To the extent that this argument is advanced to support the prayer that Korholz's election as a director should be declared null and void, it is foreclosed by findings of fact to the effect that adequate investigation of his character, reputation, and experience was made. Those findings are supported by the record.
To the extent that the argument relates to the consequences of the merger, we believe it is subsumed by plaintiffs' second damage claim. If neither the merger itself nor its terms damaged Susquehanna, the fact that assets of the merged enterprise were used to discharge a liability of the merged enterprise certainly did not damage either of its components.
C. Finally, in their reply brief plaintiffs have directed our attention to Keely v. Black, 90 N.J.Eq. 439, 107 A. 825 (N.J.Ch. 1919), and certain other state cases to support the suggestion that the premium received by a director in connection with the sale of a controlling block of stock should be treated as an asset of the corporation. The rule of that case is not a matter of federal law or, so far as we have been advised, the law of the state in which either Susquehanna or Gypsum was incorporated. Even if Lannan's shares constituted control of Susquehanna, we believe he had a right to sell them for a premium price. See Essex Universal Corp. v. Yates, 305 F.2d 572 (2nd Cir. 1962).

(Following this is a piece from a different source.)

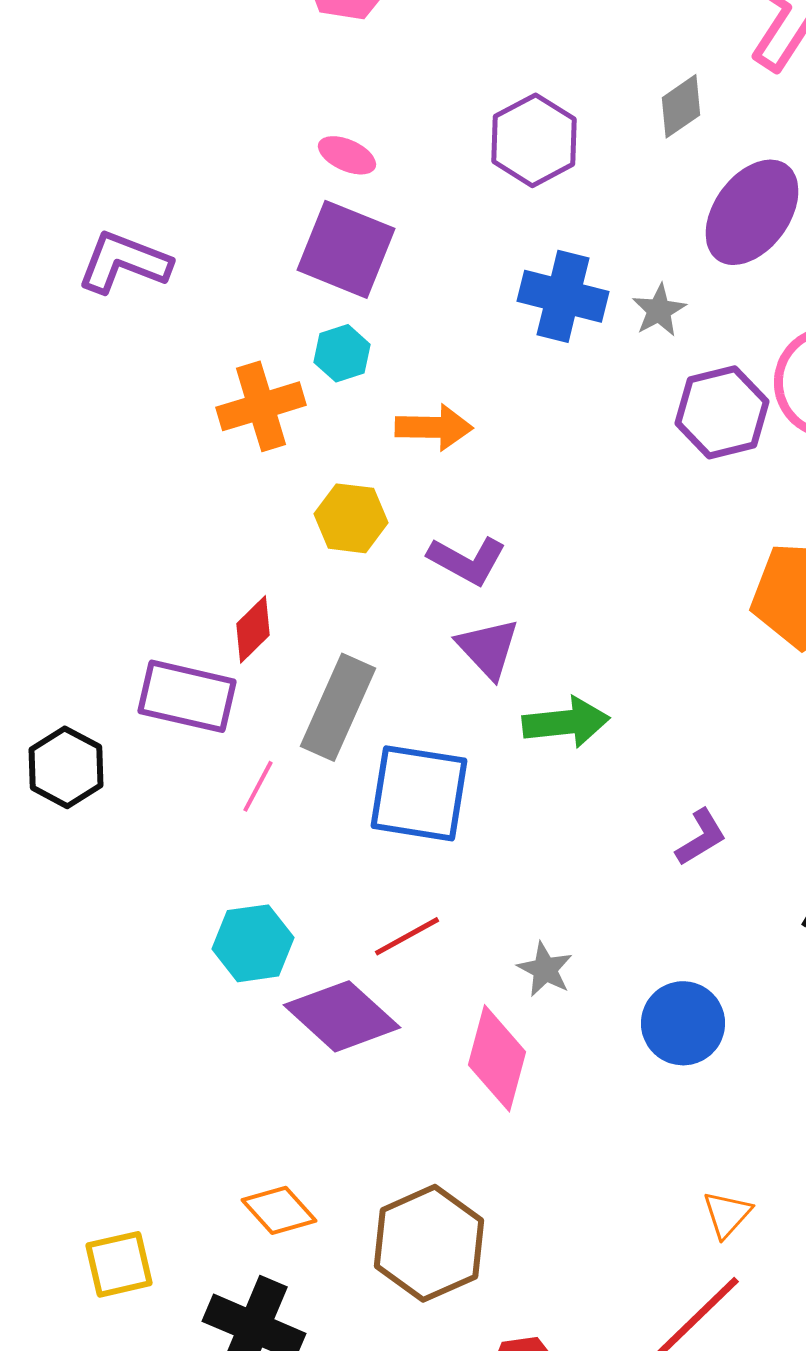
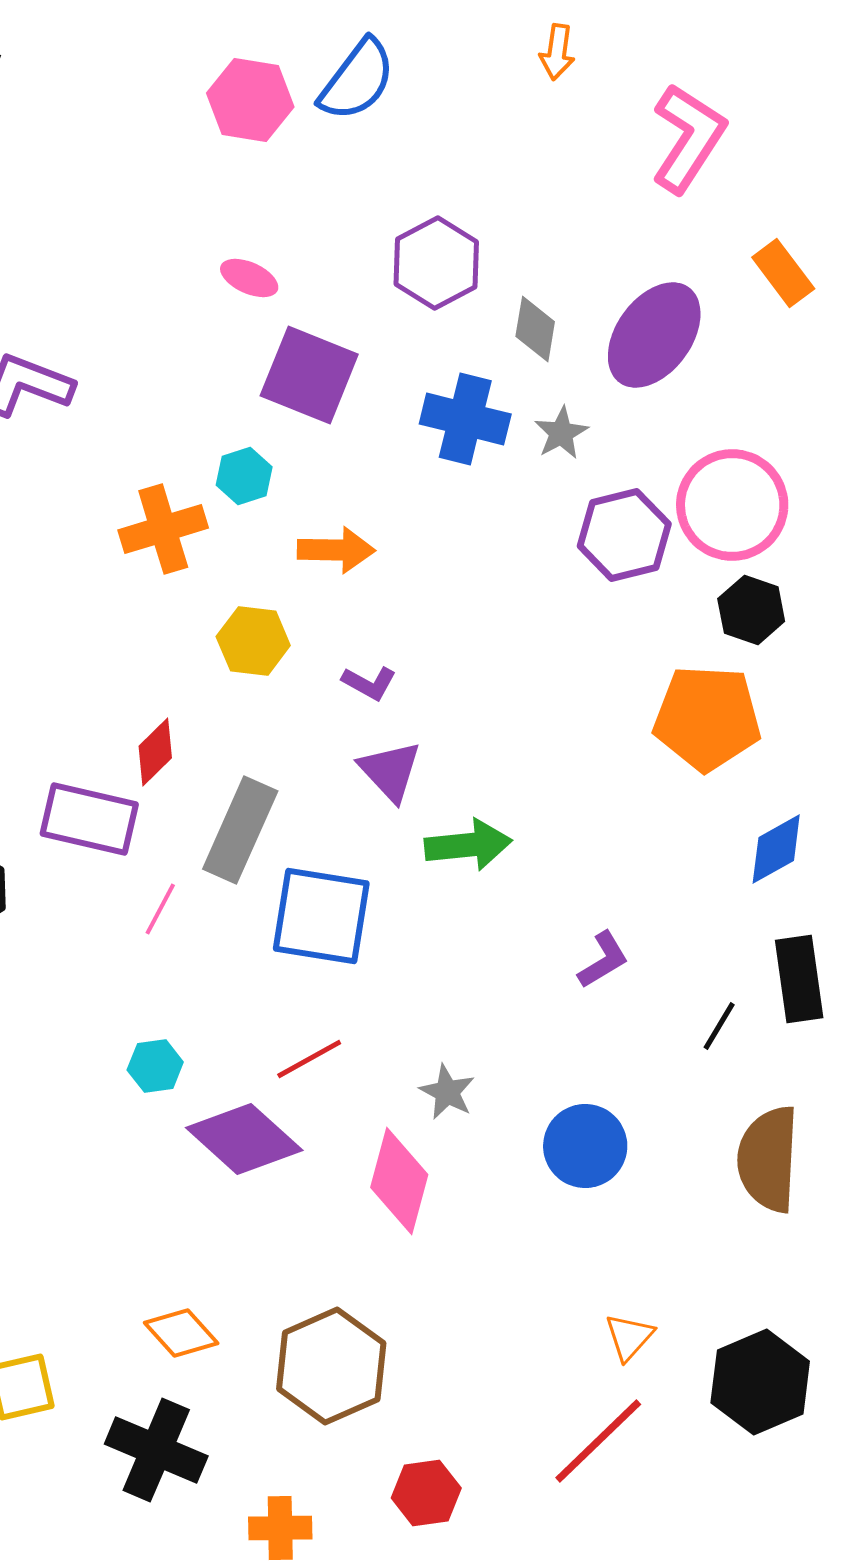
gray diamond: (681, 106) -> (535, 329), moved, turned -46
purple square: (346, 249) -> (309, 375), moved
purple L-shape: (467, 560) -> (369, 683), size x0.7
cyan hexagon: (253, 943) -> (155, 1066), size x0.7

Defendants Lannan, Lauhoff and Schmick are not responsible for actions taken by other defendants or by the board of directors after their respective resignations. The death of defendant Michels has been suggested of record. Accordingly, insofar as the district court judgment dismissed the claims against Lannan, Lauhoff, Schmick and Michels, it is affirmed. As to the other defendants, the judgment is reversed and the case is remanded for a jury trial.